→ **Task item**: The lines to reproduce run from the one containing "Với kết cấu" through the end of the records below. Reproduce them exactly and add nothing.
--- Excerpted data ---
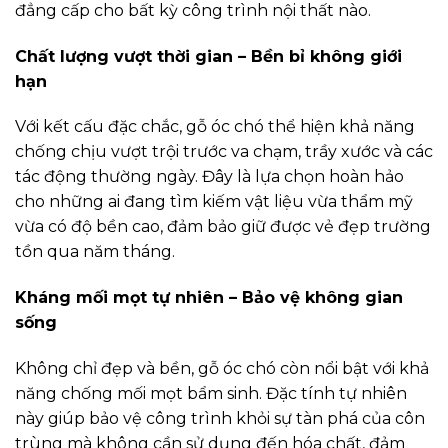
đẳng cấp cho bất kỳ công trình nội thất nào.
Chất lượng vượt thời gian – Bền bỉ không giới
hạn
Với kết cấu đặc chắc, gỗ óc chó thể hiện khả năng
chống chịu vượt trội trước va chạm, trầy xước và các
tác động thường ngày. Đây là lựa chọn hoàn hảo
cho những ai đang tìm kiếm vật liệu vừa thẩm mỹ
vừa có độ bền cao, đảm bảo giữ được vẻ đẹp trường
tồn qua năm tháng.
Kháng mối mọt tự nhiên – Bảo vệ không gian
sống
Không chỉ đẹp và bền, gỗ óc chó còn nổi bật với khả
năng chống mối mọt bẩm sinh. Đặc tính tự nhiên
này giúp bảo vệ công trình khỏi sự tàn phá của côn
trùng mà không cần sử dụng đến hóa chất, đảm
---
→ **Response for this exercise**:
Với kết cấu đặc chắc, gỗ óc chó thể hiện khả năng
chống chịu vượt trội trước va chạm, trầy xước và các
tác động thường ngày. Đây là lựa chọn hoàn hảo
cho những ai đang tìm kiếm vật liệu vừa thẩm mỹ
vừa có độ bền cao, đảm bảo giữ được vẻ đẹp trường
tồn qua năm tháng.
Kháng mối mọt tự nhiên – Bảo vệ không gian
sống
Không chỉ đẹp và bền, gỗ óc chó còn nổi bật với khả
năng chống mối mọt bẩm sinh. Đặc tính tự nhiên
này giúp bảo vệ công trình khỏi sự tàn phá của côn
trùng mà không cần sử dụng đến hóa chất, đảm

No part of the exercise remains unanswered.